Pain is the hallmark that separates a stye from a chalazion, which is a similar-looking eyelid bump caused by a blocked gland without active infection. In the first couple of days, the two can look identical. But a stye stays painful and stays at the lid margin, while a chalazion migrates toward the center of the eyelid and becomes a painless, firm nodule over time. If your bump hurts, it’s likely a stye. If it stops hurting but doesn’t go away, it may have turned into a chalazion.

How Long Recovery Takes

Most styes resolve on their own in one to two weeks. The bump gradually comes to a head, drains (often while you sleep or during a warm compress), and then shrinks. You don’t need antibiotics in most cases.

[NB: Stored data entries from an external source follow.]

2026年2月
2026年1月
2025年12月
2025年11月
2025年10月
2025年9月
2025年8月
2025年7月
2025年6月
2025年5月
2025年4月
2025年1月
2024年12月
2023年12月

The single most effective home treatment is a warm compress. Soak a clean washcloth in warm water, wring it out, and hold it against the closed eyelid for 10 to 15 minutes. Repeat this three to four times a day. The warmth softens the clogged oil and encourages the stye to drain naturally. Resist the urge to squeeze or pop it, which can push the infection deeper into the lid tissue.

If a stye hasn’t started improving after about a week of consistent warm compresses, or if it keeps growing, a doctor can lance and drain it in a quick office procedure. Antibiotic ointments are sometimes prescribed for styes that are spreading or particularly stubborn, but warm compresses alone are enough for the majority.

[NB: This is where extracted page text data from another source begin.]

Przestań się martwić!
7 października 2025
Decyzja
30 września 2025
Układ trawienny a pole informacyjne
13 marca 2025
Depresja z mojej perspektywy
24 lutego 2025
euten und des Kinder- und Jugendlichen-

Styes That Keep Coming Back

A single stye is common and usually nothing to worry about. Recurring styes, however, point to a chronic issue with the oil glands in your eyelids. Meibomian gland dysfunction, where the glands produce thickened, waxy secretions that clog easily, is the most frequent cause of repeat styes. This condition often goes hand in hand with blepharitis, creating a cycle where inflammation thickens the oils, blockages form, infections follow, and the resulting inflammation worsens gland function further.

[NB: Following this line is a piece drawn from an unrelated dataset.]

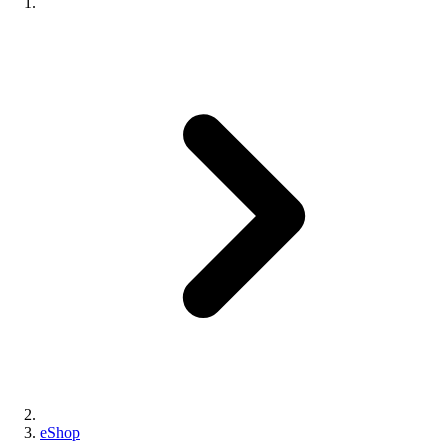
eShop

If you get more than two or three styes a year, a daily lid hygiene routine can help break that cycle. Warm compresses for five minutes each morning loosen gland secretions before they harden. Gently cleaning the lash line with diluted baby shampoo or a commercial lid scrub removes debris and bacteria. These habits take only a few minutes but can significantly reduce recurrence.

When a Stye Becomes Something More Serious

Rarely, the infection from a stye can spread beyond the gland and into the surrounding eyelid tissue, causing a condition called preseptal cellulitis. The signs are hard to miss: the entire eyelid becomes swollen, warm, red, and tender, sometimes so puffy you can barely open it. You may develop a fever. This requires prompt medical treatment with oral antibiotics.

The key distinction is that with preseptal cellulitis, once the swollen lid is opened, your vision remains normal and the eyeball itself doesn’t bulge or hurt when you move it. If you do notice vision changes, pain with eye movement, or a bulging eye, the infection may have spread behind the eye, which is a medical emergency.

Practical Prevention Tips

Most styes are preventable with a few consistent habits. Wash your hands before touching your face or eyes, and avoid rubbing your eyes even when they itch. Replace mascara and liquid eyeliner every six months, and never share eye makeup. Remove all eye makeup before bed. If you wear contacts, wash your hands thoroughly before handling them and follow the recommended replacement schedule for your lens type.

For people prone to styes, adding a brief eyelid cleaning step to your nighttime routine makes a real difference. A warm washcloth held over closed eyes for a minute or two, followed by a gentle wipe along the lash line, keeps gland openings clear and reduces the bacterial load where infections start.